Work instruction: Exact copy, no pictures: return only the lines below from the line with "НА ПЕРВЫЙ ЗАКАЗ" up to and including the line with "если взять любое".
■ ■ ■ ■
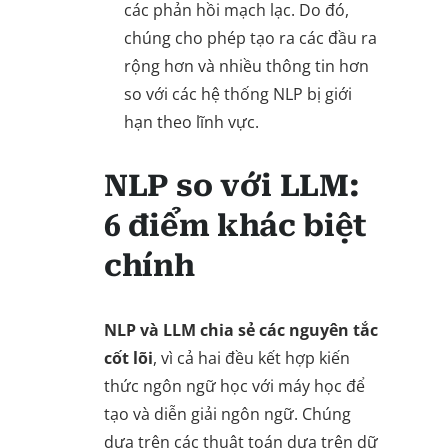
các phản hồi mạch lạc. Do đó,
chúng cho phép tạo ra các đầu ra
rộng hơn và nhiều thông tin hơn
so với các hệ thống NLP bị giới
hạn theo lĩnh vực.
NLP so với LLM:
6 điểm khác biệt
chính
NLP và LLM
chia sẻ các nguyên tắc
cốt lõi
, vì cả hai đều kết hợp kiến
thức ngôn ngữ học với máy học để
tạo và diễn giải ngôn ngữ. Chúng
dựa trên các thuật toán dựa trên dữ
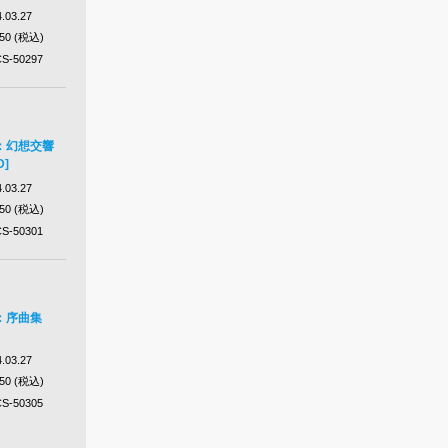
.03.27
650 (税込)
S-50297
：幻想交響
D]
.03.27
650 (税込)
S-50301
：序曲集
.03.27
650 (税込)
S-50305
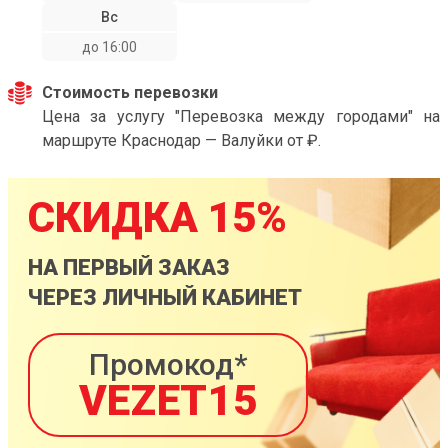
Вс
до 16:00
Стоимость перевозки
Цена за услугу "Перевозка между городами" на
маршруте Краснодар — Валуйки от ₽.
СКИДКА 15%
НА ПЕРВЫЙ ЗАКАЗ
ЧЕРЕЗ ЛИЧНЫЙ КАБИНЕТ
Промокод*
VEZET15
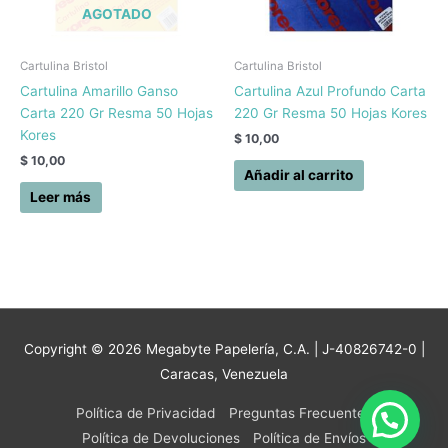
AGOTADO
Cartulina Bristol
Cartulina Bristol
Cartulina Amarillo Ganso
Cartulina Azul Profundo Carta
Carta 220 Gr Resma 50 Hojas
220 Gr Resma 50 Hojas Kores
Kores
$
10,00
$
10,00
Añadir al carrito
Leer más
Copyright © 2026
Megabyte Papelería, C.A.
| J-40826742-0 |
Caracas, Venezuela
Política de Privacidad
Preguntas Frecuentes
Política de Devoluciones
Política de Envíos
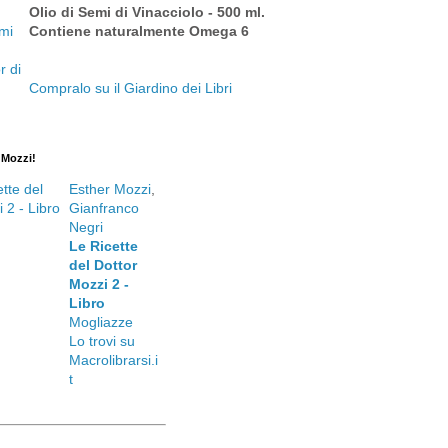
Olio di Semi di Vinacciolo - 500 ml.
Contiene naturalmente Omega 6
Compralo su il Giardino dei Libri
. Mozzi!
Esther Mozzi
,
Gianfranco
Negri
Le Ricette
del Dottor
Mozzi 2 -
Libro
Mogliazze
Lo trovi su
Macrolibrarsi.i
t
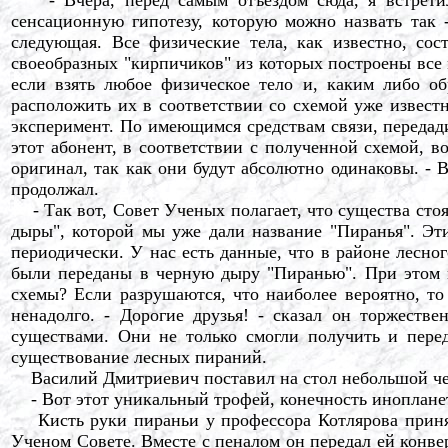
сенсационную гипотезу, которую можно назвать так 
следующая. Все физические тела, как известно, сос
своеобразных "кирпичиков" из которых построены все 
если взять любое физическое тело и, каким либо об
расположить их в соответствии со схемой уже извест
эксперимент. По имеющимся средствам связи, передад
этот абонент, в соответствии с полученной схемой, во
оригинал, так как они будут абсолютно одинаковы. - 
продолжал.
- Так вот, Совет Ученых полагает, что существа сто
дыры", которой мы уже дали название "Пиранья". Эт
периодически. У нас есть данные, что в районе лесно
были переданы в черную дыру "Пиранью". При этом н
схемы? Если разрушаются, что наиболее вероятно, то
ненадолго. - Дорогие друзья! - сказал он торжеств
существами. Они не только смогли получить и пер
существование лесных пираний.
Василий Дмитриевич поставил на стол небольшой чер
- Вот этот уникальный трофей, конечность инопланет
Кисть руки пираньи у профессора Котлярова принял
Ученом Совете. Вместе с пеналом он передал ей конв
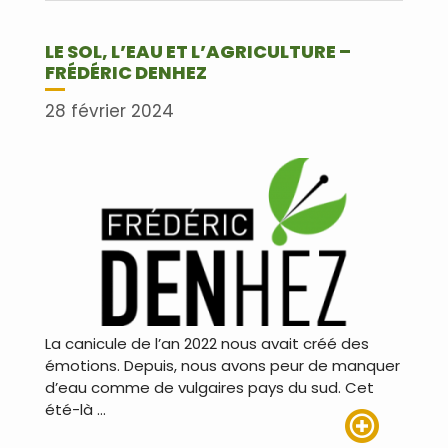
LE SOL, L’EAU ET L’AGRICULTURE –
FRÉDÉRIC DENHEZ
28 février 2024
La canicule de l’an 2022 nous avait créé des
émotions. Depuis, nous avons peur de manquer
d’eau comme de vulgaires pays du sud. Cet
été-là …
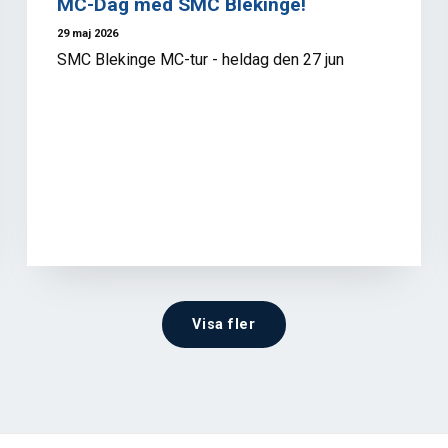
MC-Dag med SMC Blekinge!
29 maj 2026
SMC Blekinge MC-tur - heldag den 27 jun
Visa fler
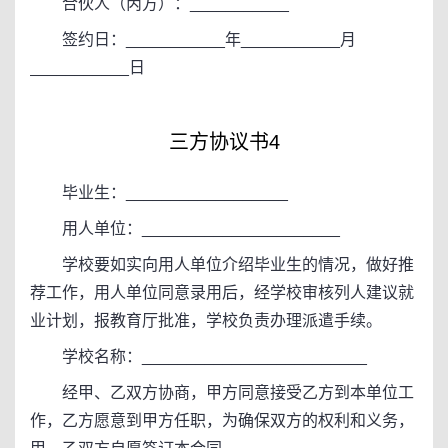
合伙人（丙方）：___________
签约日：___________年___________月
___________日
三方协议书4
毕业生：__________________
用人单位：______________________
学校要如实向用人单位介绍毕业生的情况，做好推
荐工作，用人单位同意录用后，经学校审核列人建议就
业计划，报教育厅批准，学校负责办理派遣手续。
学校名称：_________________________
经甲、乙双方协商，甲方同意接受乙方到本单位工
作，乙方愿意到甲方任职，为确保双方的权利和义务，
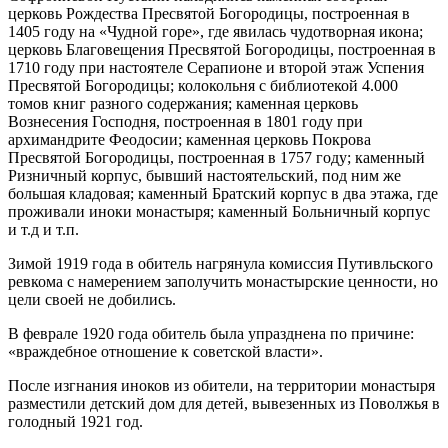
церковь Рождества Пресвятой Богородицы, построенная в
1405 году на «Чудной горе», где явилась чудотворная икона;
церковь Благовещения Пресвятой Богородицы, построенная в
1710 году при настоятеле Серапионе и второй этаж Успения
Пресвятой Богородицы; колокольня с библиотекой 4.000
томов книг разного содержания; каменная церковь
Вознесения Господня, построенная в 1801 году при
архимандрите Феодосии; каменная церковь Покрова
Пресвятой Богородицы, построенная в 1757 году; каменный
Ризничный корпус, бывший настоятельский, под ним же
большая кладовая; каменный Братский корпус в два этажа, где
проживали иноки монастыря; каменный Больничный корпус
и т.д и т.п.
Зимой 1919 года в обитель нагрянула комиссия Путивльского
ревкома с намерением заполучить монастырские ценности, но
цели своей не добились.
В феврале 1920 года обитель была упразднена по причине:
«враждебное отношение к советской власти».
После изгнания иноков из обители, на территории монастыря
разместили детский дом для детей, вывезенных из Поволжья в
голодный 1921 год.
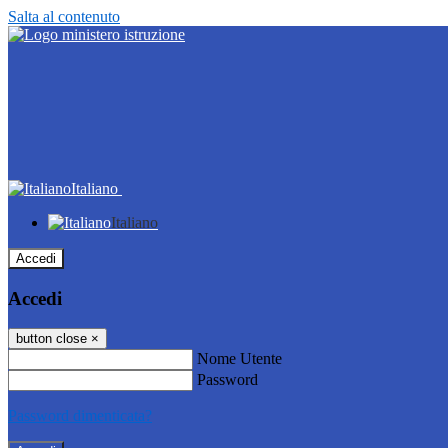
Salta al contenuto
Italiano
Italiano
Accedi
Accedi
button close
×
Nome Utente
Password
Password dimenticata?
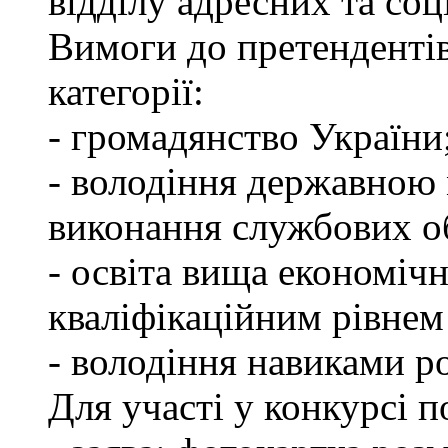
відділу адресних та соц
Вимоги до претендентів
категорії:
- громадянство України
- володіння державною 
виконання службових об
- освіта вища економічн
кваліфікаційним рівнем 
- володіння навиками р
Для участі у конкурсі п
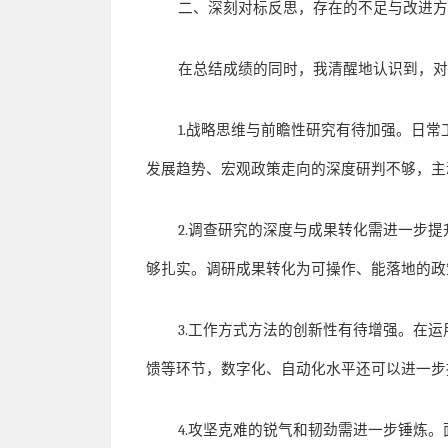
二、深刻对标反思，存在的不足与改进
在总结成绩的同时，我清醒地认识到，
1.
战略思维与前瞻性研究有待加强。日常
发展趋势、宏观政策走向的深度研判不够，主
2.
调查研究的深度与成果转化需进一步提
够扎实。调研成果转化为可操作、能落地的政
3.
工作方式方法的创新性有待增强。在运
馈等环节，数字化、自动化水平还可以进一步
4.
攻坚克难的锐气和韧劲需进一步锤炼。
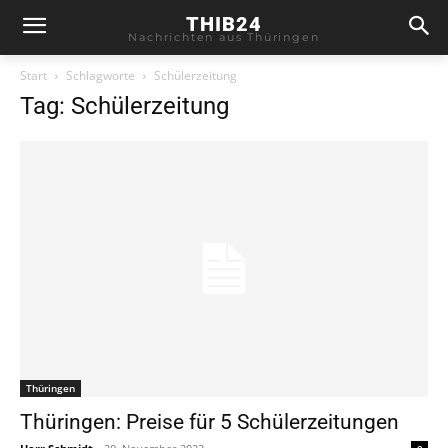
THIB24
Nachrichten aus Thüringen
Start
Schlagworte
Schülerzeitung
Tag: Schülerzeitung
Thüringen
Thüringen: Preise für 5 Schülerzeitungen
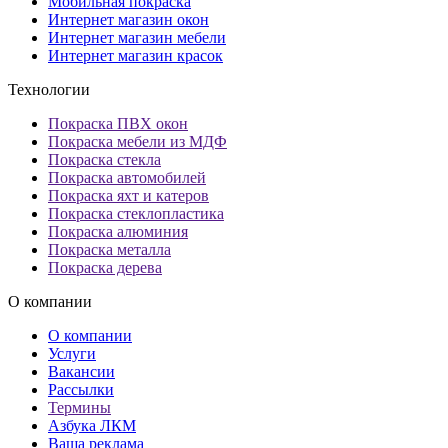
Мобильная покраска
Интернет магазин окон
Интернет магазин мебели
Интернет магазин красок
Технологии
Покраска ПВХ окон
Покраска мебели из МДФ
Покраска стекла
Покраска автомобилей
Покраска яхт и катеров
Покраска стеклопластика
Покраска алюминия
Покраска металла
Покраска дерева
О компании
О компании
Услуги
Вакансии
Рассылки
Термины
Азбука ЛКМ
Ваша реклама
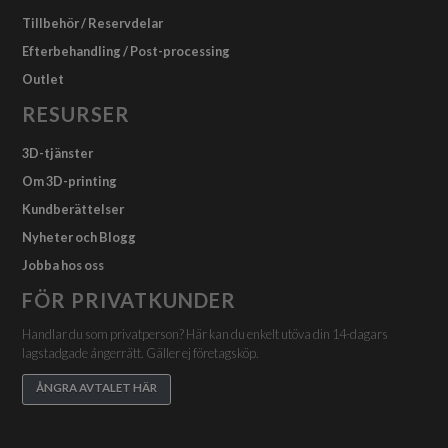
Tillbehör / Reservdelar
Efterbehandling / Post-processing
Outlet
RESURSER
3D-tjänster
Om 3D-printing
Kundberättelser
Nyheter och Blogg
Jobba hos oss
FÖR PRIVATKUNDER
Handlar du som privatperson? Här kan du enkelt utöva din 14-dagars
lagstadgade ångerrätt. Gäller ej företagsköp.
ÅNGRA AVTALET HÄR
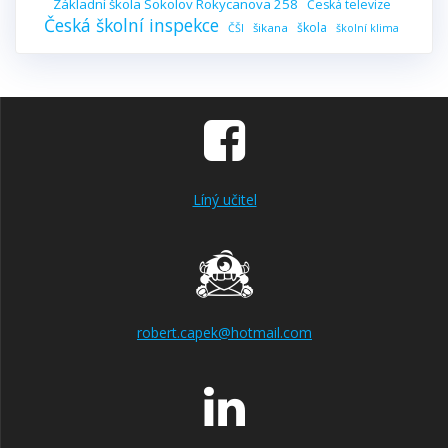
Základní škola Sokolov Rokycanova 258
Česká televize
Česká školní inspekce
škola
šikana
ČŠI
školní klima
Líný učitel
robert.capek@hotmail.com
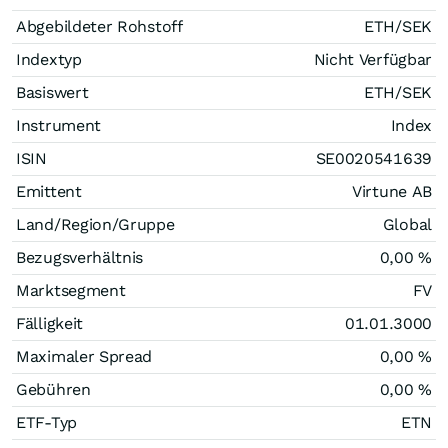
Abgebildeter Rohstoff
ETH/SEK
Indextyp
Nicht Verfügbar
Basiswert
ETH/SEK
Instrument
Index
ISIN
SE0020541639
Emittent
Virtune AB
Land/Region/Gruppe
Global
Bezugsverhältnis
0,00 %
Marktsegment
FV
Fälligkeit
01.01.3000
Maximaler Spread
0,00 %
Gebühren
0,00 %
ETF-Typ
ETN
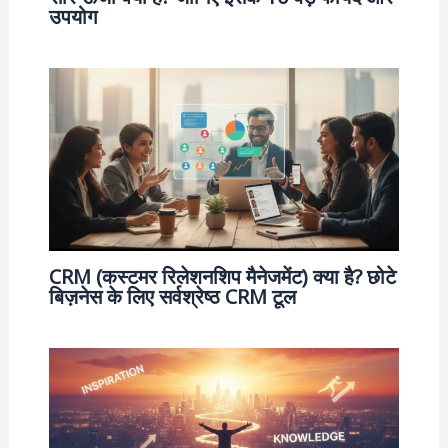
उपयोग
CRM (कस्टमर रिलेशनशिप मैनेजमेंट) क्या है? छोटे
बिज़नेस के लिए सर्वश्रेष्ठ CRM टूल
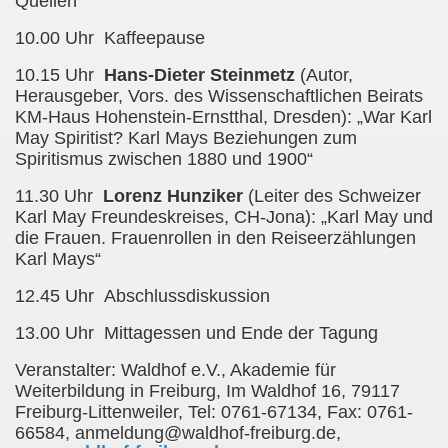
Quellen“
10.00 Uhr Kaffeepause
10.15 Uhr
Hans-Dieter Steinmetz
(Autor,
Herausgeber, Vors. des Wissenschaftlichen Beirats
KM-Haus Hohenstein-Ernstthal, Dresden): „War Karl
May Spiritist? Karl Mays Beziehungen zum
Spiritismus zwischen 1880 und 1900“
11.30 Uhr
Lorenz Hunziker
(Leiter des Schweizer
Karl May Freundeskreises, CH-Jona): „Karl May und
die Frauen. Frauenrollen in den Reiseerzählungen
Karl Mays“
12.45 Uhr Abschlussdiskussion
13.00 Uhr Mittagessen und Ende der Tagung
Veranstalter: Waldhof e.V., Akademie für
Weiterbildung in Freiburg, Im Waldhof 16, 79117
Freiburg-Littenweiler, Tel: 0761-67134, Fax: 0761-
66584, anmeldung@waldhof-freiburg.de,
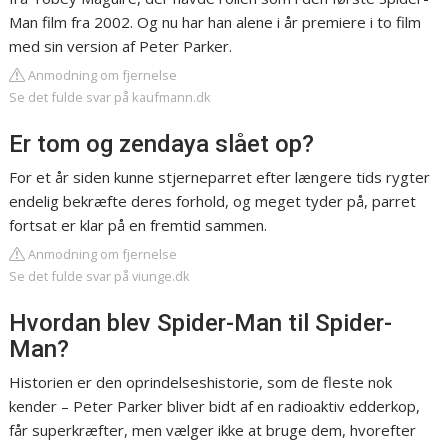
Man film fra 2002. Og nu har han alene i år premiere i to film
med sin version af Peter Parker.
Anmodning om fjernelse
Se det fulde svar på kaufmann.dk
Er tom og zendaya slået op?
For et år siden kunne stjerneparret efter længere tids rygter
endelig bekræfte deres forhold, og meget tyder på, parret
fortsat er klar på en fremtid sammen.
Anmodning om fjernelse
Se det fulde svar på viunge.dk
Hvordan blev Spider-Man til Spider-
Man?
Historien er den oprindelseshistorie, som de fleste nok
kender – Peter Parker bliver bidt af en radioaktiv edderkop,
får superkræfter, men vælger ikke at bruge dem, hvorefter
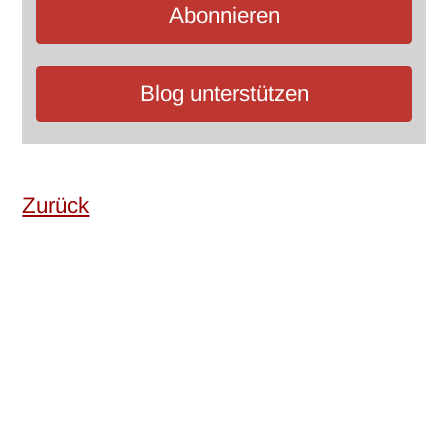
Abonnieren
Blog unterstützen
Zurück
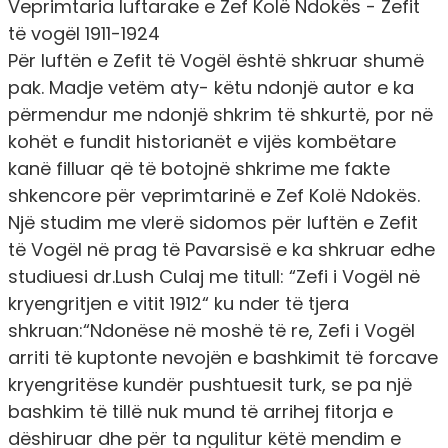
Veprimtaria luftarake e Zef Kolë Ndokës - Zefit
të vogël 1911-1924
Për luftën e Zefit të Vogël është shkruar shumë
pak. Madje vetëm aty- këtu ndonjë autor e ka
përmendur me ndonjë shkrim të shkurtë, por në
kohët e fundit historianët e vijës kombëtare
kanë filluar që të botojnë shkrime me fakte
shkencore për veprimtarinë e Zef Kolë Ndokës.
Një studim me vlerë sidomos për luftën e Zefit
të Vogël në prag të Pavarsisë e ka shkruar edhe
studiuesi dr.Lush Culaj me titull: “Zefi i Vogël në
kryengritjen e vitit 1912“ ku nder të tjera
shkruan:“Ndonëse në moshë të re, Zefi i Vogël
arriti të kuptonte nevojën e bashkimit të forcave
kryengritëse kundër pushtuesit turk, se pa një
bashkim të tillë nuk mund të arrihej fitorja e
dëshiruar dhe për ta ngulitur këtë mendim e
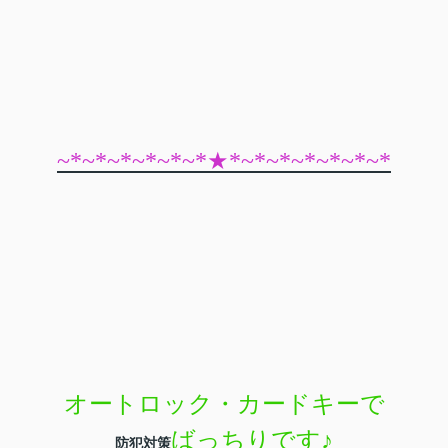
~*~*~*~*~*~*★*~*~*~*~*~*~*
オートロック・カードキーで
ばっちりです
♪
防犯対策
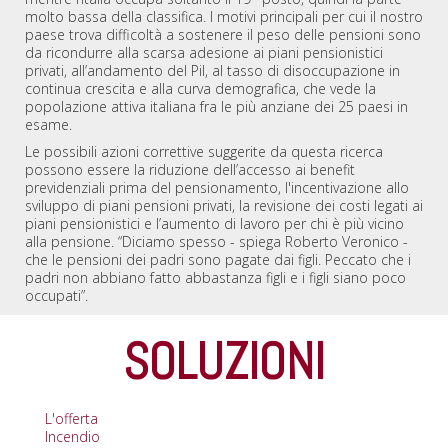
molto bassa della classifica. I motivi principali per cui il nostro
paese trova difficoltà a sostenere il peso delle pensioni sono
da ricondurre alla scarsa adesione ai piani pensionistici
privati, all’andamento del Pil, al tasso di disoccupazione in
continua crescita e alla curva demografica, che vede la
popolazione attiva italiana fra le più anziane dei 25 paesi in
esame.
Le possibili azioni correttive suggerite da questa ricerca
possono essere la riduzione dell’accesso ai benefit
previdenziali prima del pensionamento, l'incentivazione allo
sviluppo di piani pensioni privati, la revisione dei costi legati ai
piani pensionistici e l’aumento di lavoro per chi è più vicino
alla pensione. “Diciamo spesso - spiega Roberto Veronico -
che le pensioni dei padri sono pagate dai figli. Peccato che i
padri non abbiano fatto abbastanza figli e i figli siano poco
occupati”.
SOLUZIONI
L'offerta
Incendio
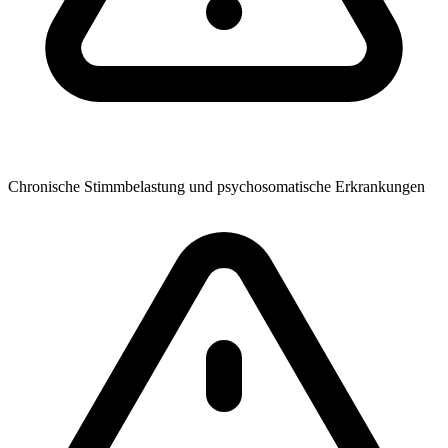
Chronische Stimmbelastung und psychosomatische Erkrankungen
■ ■ ■ ■
Expected answer:
НА ПЕРВЫЙ ЗАКАЗ
ЧЕРЕЗ ЛИЧНЫЙ КАБИНЕТ
Промокод*
VEZET15
AGOTADO
Cartulina Bristol
Cartulina Bristol
Cartulina Amarillo Ganso
Cartulina Azul Profundo Carta
Carta 220 Gr Resma 50 Hojas
220 Gr Resma 50 Hojas Kores
Kores
$
10,00
$
10,00
Añadir al carrito
Leer más
Copyright © 2026
Megabyte Papelería, C.A.
| J-40826742-0 |
Caracas, Venezuela
Política de Privacidad
Preguntas Frecuentes
Política de Devoluciones
Política de Envíos
Olio di Semi di Vinacciolo - 500 ml.
Contiene naturalmente Omega 6
Compralo su il Giardino dei Libri
. Mozzi!
Esther Mozzi
,
Gianfranco
Negri
Le Ricette
del Dottor
Mozzi 2 -
Libro
Mogliazze
Lo trovi su
Macrolibrarsi.i
t
сенсационную гипотезу, которую можно назвать так 
следующая. Все физические тела, как известно, сос
своеобразных "кирпичиков" из которых построены все 
если взять любое физическое тело и, каким либо об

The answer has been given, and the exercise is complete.